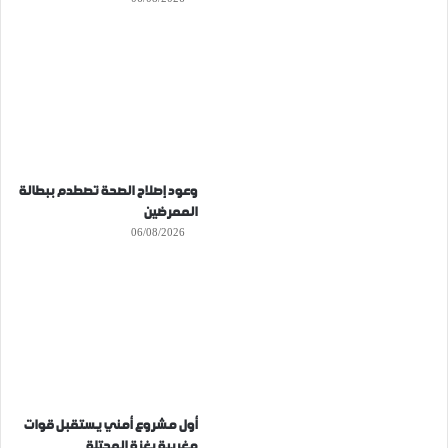
وعود إصلاح الصحة تصطدم ببطالة
الممرضين
06/08/2026
أول مشروع أمني يستقبل قوات
مغربية بغزة المحتلة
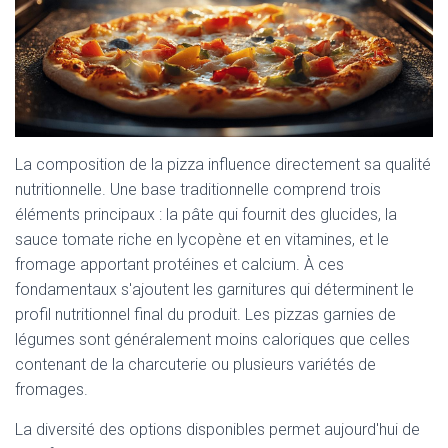
La composition de la pizza influence directement sa qualité
nutritionnelle. Une base traditionnelle comprend trois
éléments principaux : la pâte qui fournit des glucides, la
sauce tomate riche en lycopène et en vitamines, et le
fromage apportant protéines et calcium. À ces
fondamentaux s'ajoutent les garnitures qui déterminent le
profil nutritionnel final du produit. Les pizzas garnies de
légumes sont généralement moins caloriques que celles
contenant de la charcuterie ou plusieurs variétés de
fromages.
La diversité des options disponibles permet aujourd'hui de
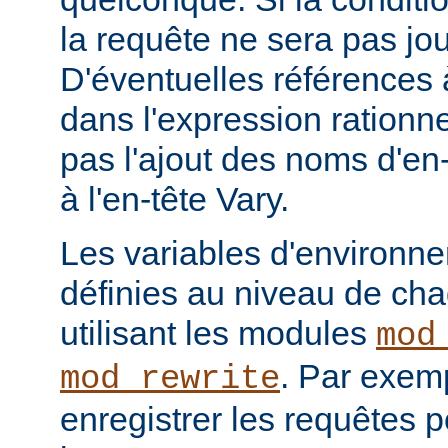
la requête ne sera pas jou
D'éventuelles références
dans l'expression rationne
pas l'ajout des noms d'en
à l'en-tête Vary.
Les variables d'environn
définies au niveau de ch
utilisant les modules
mod
. Par exemp
mod_rewrite
enregistrer les requêtes p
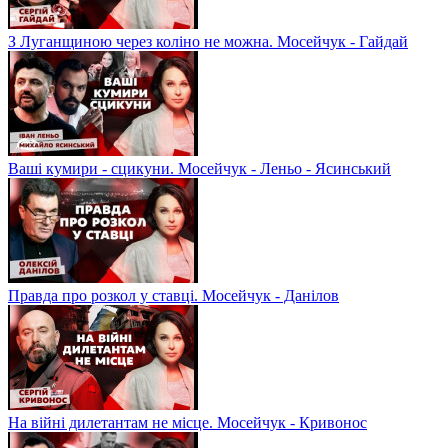
З Луганщиною через коліно не можна. Мосейчук - Гайдай
Ваші кумири - сцикуни. Мосейчук - Леньо - Ясинський
Правда про розкол у ставці. Мосейчук - Данілов
На війні дилетантам не місце. Мосейчук - Кривонос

------------------------------------------------------------

● **Exercise goal**
Word for word, return the lines from the one holding "Правда про розкол" through the end of the entries above.

● **Expected answer**
Правда про розкол у ставці. Мосейчук - Данілов
На війні дилетантам не місце. Мосейчук - Кривонос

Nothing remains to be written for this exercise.